Sakhalin 2 From Russia Estimates A Drop In LNG Shipments

The Sakhalin 2 development in Russia’s far east may need to restrict gas production, according to state-controlled gas giant Gazprom, in order to prolong the life of the project.

Sakhalin 2’s newly established operator, Sakhalinskaya Energiya, reported in its most recent issue of the corporate journal Vesti that discussions with delegates of Sakhalin 2’s majority stakeholder, Gazprom, had resulted in the decision to abandon the immediate focus on trying to maximise well flow velocity for the Lunskoye field, Sakhalin 2’s sole gas asset.

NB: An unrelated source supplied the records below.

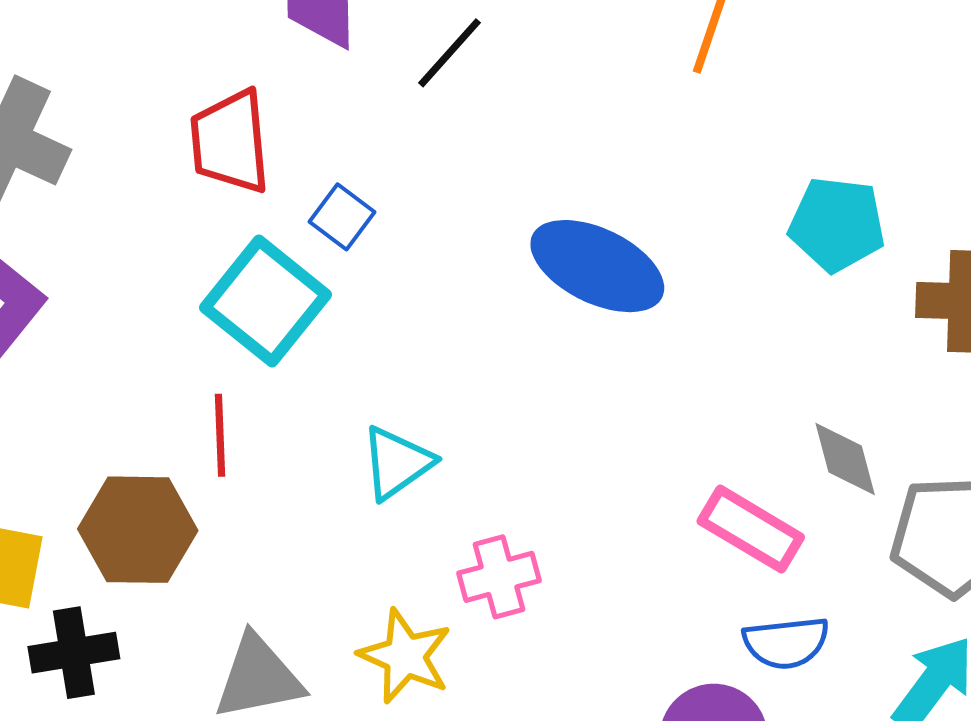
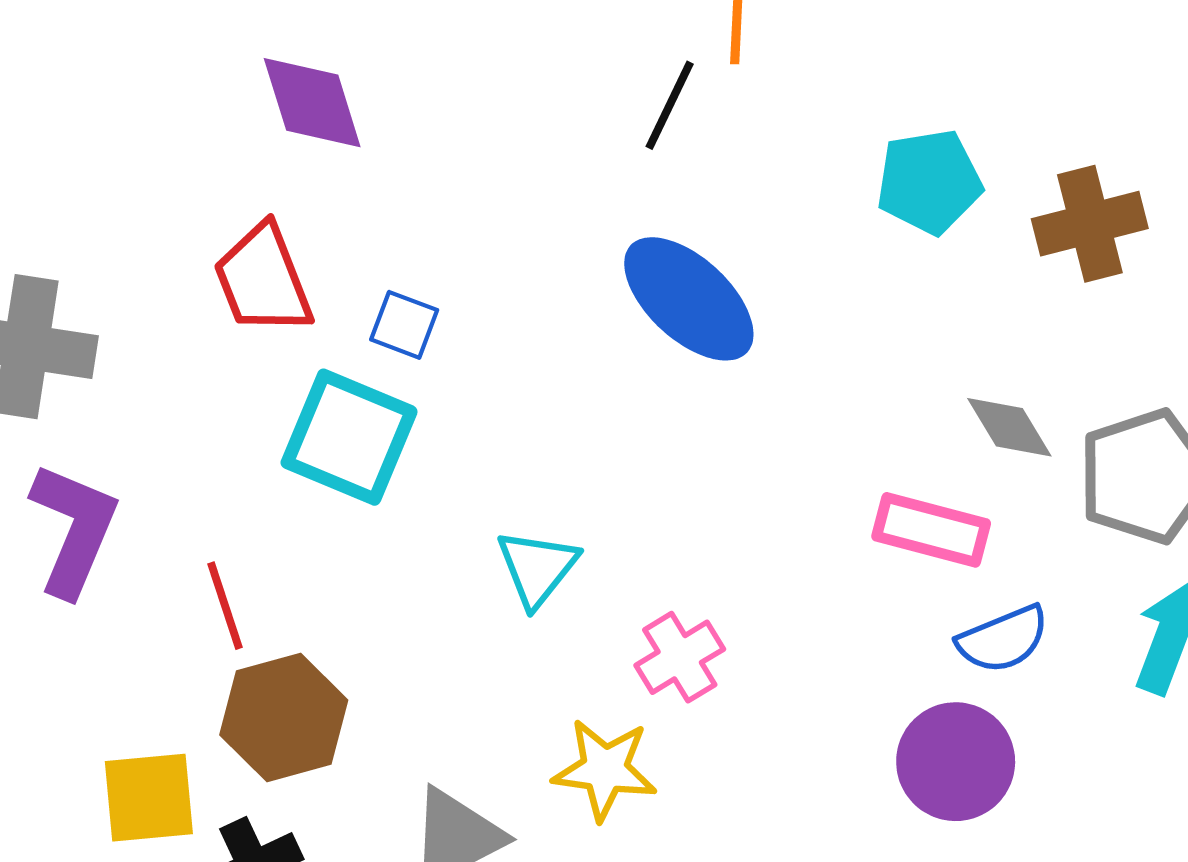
black line: (449, 53) -> (670, 105), moved
blue ellipse: (597, 266) -> (689, 299), turned 33
red line: (220, 435) -> (225, 606), moved

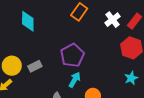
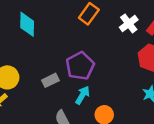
gray rectangle: (35, 66) -> (50, 80), moved

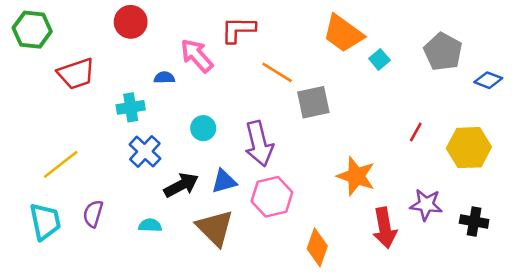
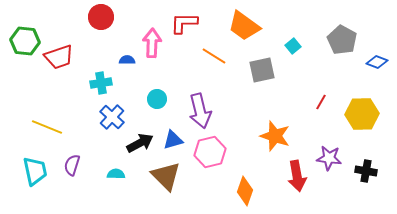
green hexagon: (32, 30) -> (25, 41), moved
orange trapezoid: (343, 34) -> (244, 26), moved
pink arrow: (197, 56) -> (152, 43), turned 44
gray square: (313, 102) -> (262, 70), moved
yellow line: (61, 164) -> (47, 127), turned 60

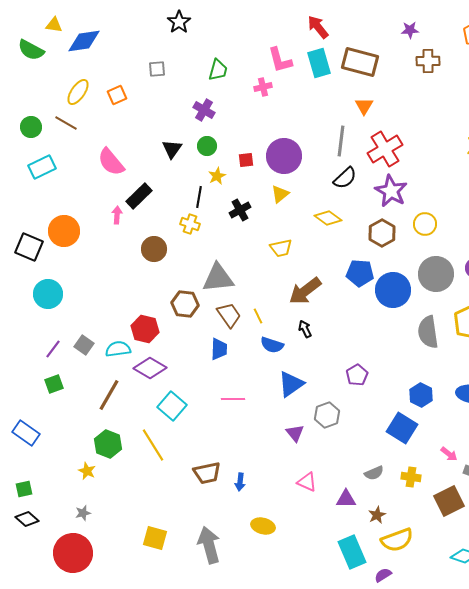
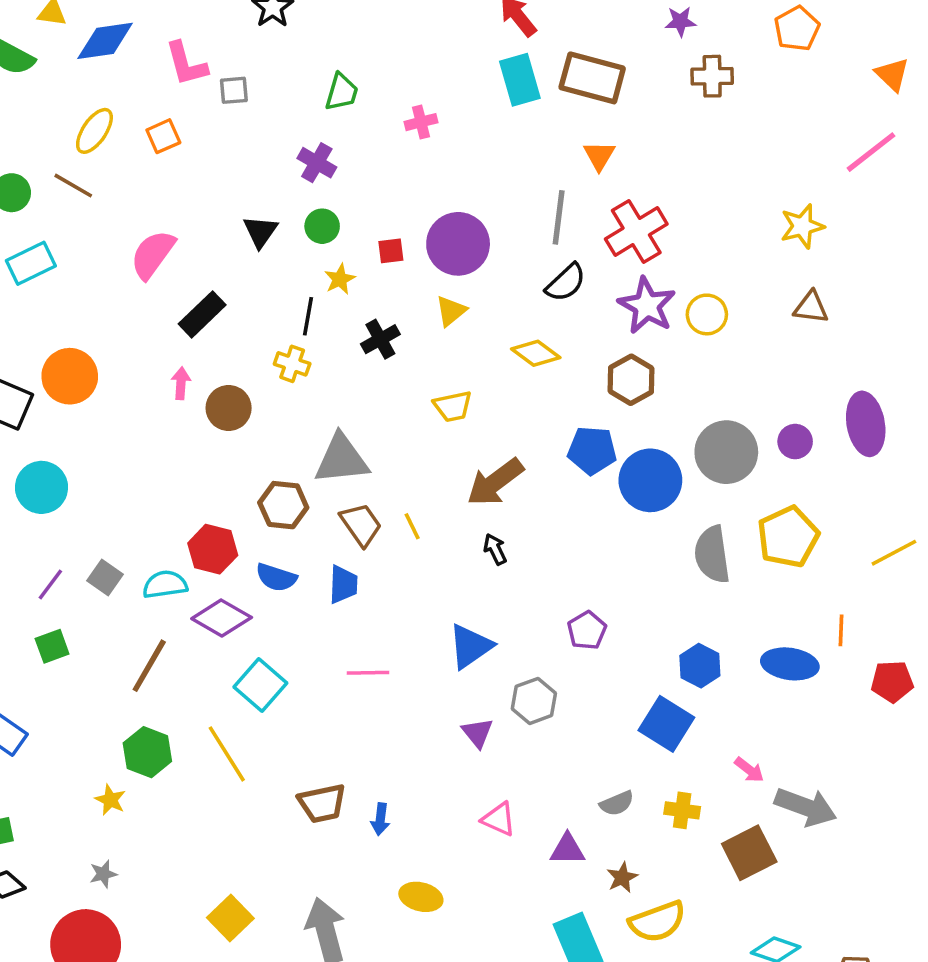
pink L-shape: (280, 60) -> (186, 64), moved
pink semicircle: (111, 162) -> (153, 254), turned 76
pink arrow: (117, 215) -> (181, 383), moved
yellow circle: (425, 224) -> (707, 314), moved
blue semicircle: (272, 345) -> (276, 577), moved
yellow square: (155, 538) -> (230, 918), turned 30

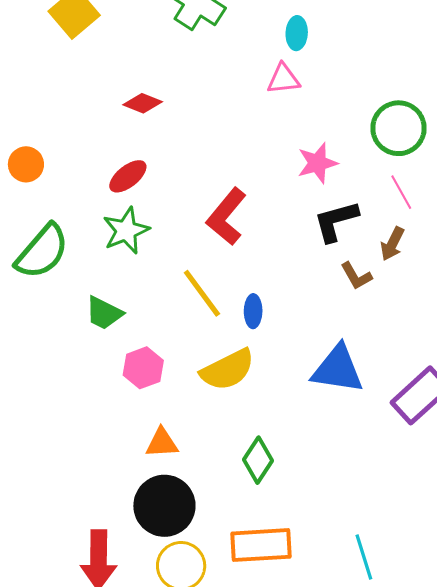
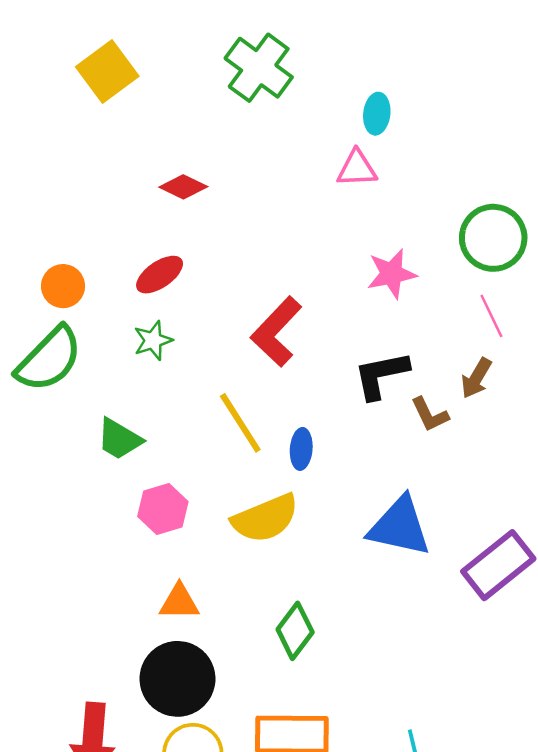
orange circle: (26, 164) -> (63, 286), moved
black L-shape: (336, 221) -> (381, 375), moved
green star: (126, 231) -> (153, 340), size x0.7

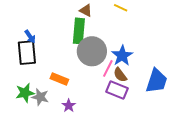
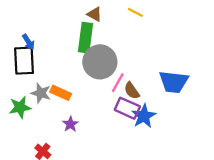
blue star: (122, 56) -> (144, 116), moved
blue trapezoid: (157, 81) -> (174, 82), moved, turned 76
gray star: (40, 97) -> (41, 93), moved

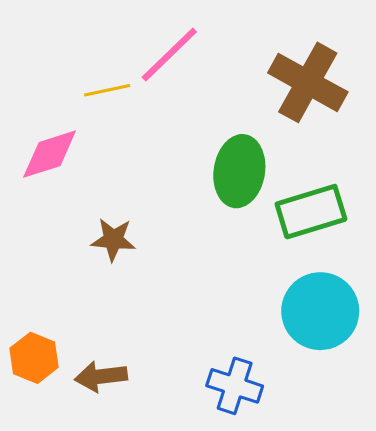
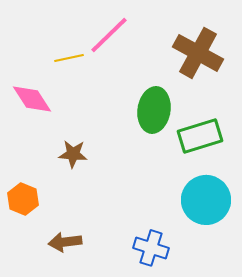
pink diamond: (50, 154) -> (32, 99), turned 75
orange hexagon: (34, 358) -> (23, 199), moved

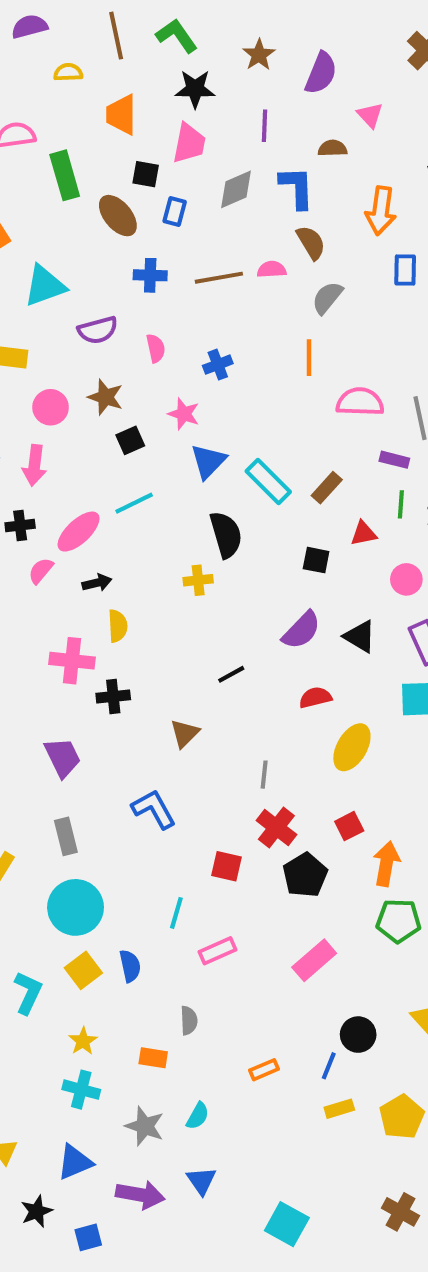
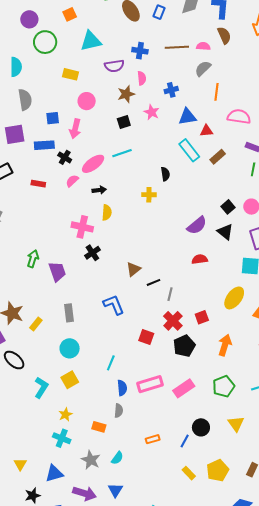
blue cross: (150, 275) -> (140, 51), moved
gray semicircle: (327, 298) -> (203, 68), moved
brown star: (105, 397) -> (126, 94), moved, turned 30
blue triangle: (208, 461) -> (187, 117), moved, turned 30
black cross: (20, 525) -> (65, 157), turned 32
red triangle: (363, 533) -> (206, 131), moved
black semicircle: (226, 535) -> (165, 174), size x0.6
black square: (316, 560) -> (228, 207), moved, turned 32
black line: (231, 674) -> (154, 282), moved
black cross: (113, 696) -> (92, 253), moved, turned -35
yellow ellipse: (352, 747) -> (234, 298), moved
purple trapezoid: (63, 757) -> (57, 272), moved
red square: (349, 826) -> (202, 317), moved
cyan circle: (76, 907) -> (70, 348), size x0.7
cyan line: (176, 913) -> (111, 363), moved
green pentagon: (398, 921) -> (224, 386), moved, turned -30
pink rectangle: (218, 951) -> (150, 384), moved, size x1.4
blue semicircle: (130, 966) -> (122, 388), moved
yellow rectangle: (339, 1109) -> (189, 473), moved, turned 56

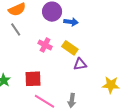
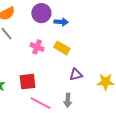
purple triangle: (80, 64) -> (76, 75), moved

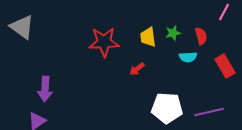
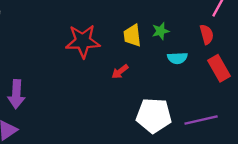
red semicircle: (201, 36) -> (207, 34), moved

Instead, by releasing gas at a lower rate, the operator will implement a rational development plan designed to increase the asset’s operating lifetime.

The change was motivated by external negative factors for the project and internal necessity, according to Gazprom Technical Director Timur Gafarov, who was quoted by Vesti. The operator wants to ensure the stability of liquefied natural gas production and extend the duration of uninterrupted gas extraction.

Gazprom, a major producer of gas in Russia, has one share plus a stake in the project. The first LNG plant in Russia is Sakhalin 2, with gas coming from the offshore Lunskoye field via a special pipeline that crosses Sakhalin Island from north to south.

The facility’s two trains have a nameplate capacity of 9.6 million tonnes of LNG annually, although in recent years, it has been able to produce at a rate of 10% to 20% above that level.

Sakhalin Governor Valery Limarenko previously stated at an industrial gathering in Vladivostok that he anticipates Sakhalin 2 will sell 11.4 million tonnes of LNG to international markets this year as opposed to the 10.4 million tonnes it exported in 2021. A significant seismic campaign to investigate the gas prospects of deeper Daginsky layers at Lunskoye was planned for this year, according to Vesti, in December 2020. At the time, the field’s operator, Sakhalin Energy Investment, wanted to boost the field’s gas fields to help extend the project’s lifespan.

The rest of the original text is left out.